AI-driven Personalized Privacy Assistants: a Systematic Literature Review
Victor Morel, Leonardo Iwaya, Simone Fischer-Hübner
TL;DR
The paper addresses the lack of a systematic study on AI-driven Personalized Privacy Assistants (PPAs) by conducting an SLR that identifies 41 relevant works from 2013–2025 and classifies them across decisions, AI technology, data sources, system contexts, architecture, and evaluation. It introduces a comprehensive classification framework, charts empirical evidence, and highlights gaps in evaluation, privacy-by-design, and explainability while outlining actionable recommendations for designers and researchers. The findings show a predominance of non-inherently transparent AI, reliance on diverse data sources, and a broad but uneven coverage of system contexts, with notable gaps in legal considerations and real-world usability assessments. The work provides a foundation for standardized evaluation, privacy-preserving design, and responsible use of emerging AI capabilities (including LLMs) in privacy decision support, with implications for researchers, practitioners, and policy makers.
Abstract
In recent years, several personalized assistants based on AI have been researched and developed to help users make privacy-related decisions.

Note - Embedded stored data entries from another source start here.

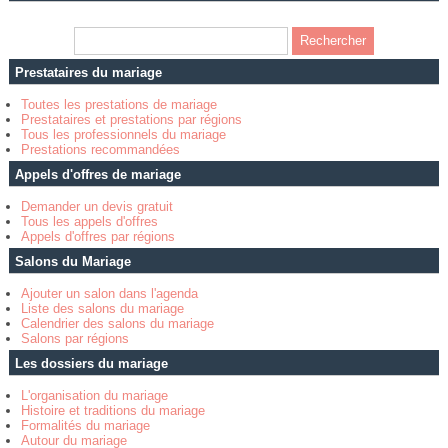
Prestataires du mariage
Toutes les prestations de mariage
Prestataires et prestations par régions
Tous les professionnels du mariage
Prestations recommandées
Appels d'offres de mariage
Demander un devis gratuit
Tous les appels d'offres
Appels d'offres par régions
Salons du Mariage
Ajouter un salon dans l'agenda
Liste des salons du mariage
Calendrier des salons du mariage
Salons par régions
Les dossiers du mariage
L'organisation du mariage
Histoire et traditions du mariage
Formalités du mariage
Autour du mariage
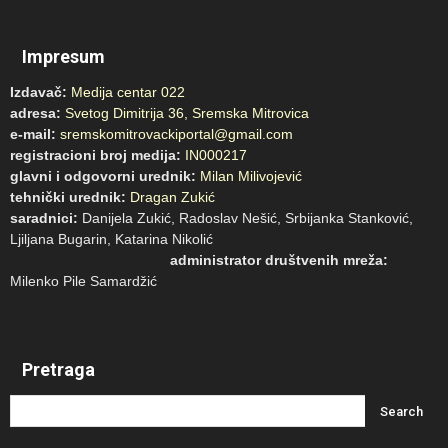
Impresum
Izdavač:
Medija centar 022
adresa:
Svetog Dimitrija 36, Sremska Mitrovica
e-mail:
sremskomitrovackiportal@gmail.com
registracioni broj medija:
IN000217
glavni i odgovorni urednik:
Milan Milivojević
tehnički urednik:
Dragan Zukić
saradnici:
Danijela Zukić, Radoslav Nešić, Srbijanka Stanković,
Ljiljana Bugarin, Katarina Nikolić
administrator društvenih mreža:
Milenko Pile Samardžić
Pretraga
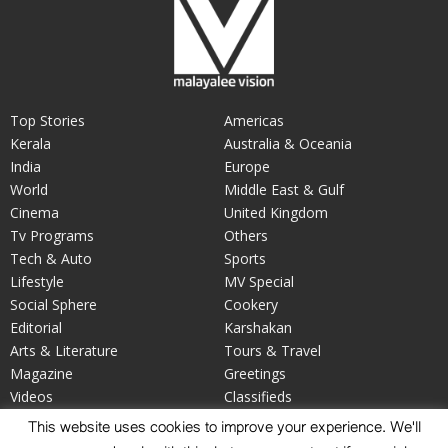
Top Stories
Americas
Kerala
Australia & Oceania
India
Europe
World
Middle East & Gulf
Cinema
United Kingdom
Tv Programs
Others
Tech & Auto
Sports
Lifestyle
MV Special
Social Sphere
Cookery
Editorial
Karshakan
Arts & Literature
Tours & Travel
Magazine
Greetings
Videos
Classifieds
Your Say
Obituary
This website uses cookies to improve your experience. We'll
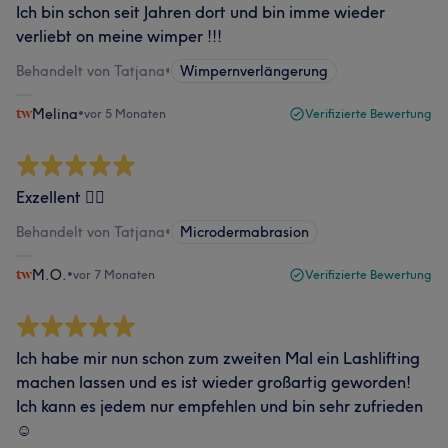
Ich bin schon seit Jahren dort und bin imme wieder
verliebt on meine wimper !!!
Behandelt von Tatjana
•
Wimpernverlängerung
Melina
•
vor 5 Monaten
Verifizierte Bewertung
Exzellent 👍🏻
Behandelt von Tatjana
•
Microdermabrasion
M.O.
•
vor 7 Monaten
Verifizierte Bewertung
Ich habe mir nun schon zum zweiten Mal ein Lashlifting
machen lassen und es ist wieder großartig geworden!
Ich kann es jedem nur empfehlen und bin sehr zufrieden
☺️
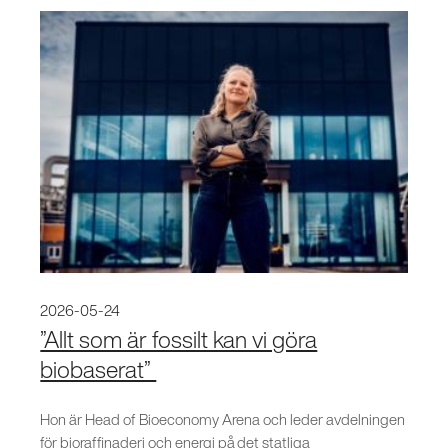
2026-05-24
”Allt som är fossilt kan vi göra
biobaserat”
Hon är Head of Bioeconomy Arena och leder avdelningen
för bioraffinaderi och energi på det statliga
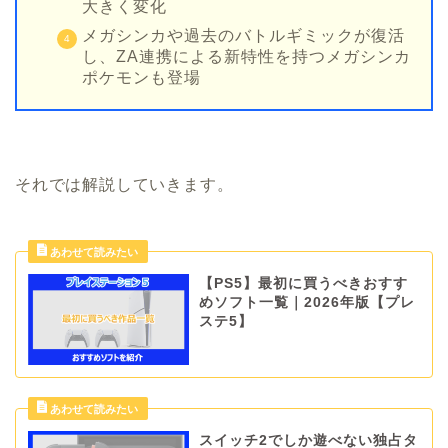
大きく変化
メガシンカや過去のバトルギミックが復活
し、ZA連携による新特性を持つメガシンカ
ポケモンも登場
それでは解説していきます。
【PS5】最初に買うべきおすす
めソフト一覧｜2026年版【プレ
ステ5】
スイッチ2でしか遊べない独占タ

These AI-driven Personalized Privacy Assistants (AI-driven PPAs) can provide significant benefits for users, who might otherwise struggle with making decisions about their personal data in online environments that often overload them with different privacy decision requests. So far, no studies have systematically investigated the emerging topic of AI-driven PPAs, classifying their underlying technologies, architecture and features, including decision types or the accuracy of their decisions. To fill this gap, we present a Systematic Literature Review (SLR) to map the existing solutions found in the scientific literature, which allows reasoning about existing approaches and open challenges for this research field. We screened several hundred unique research papers over the recent years (2013-2025), constructing a classification from 41 included papers. As a result, this SLR reviews several aspects of existing research on AI-driven PPAs in terms of types of publications, contributions, methodological quality, and other quantitative insights. Furthermore, we provide a comprehensive classification for AI-driven PPAs, delving into their architectural choices, system contexts, types of AI used, data sources, types of decisions, and control over decisions, among other facets. Based on our SLR, we further underline the research gaps and challenges and formulate recommendations for the design and development of AI-driven PPAs as well as avenues for future research.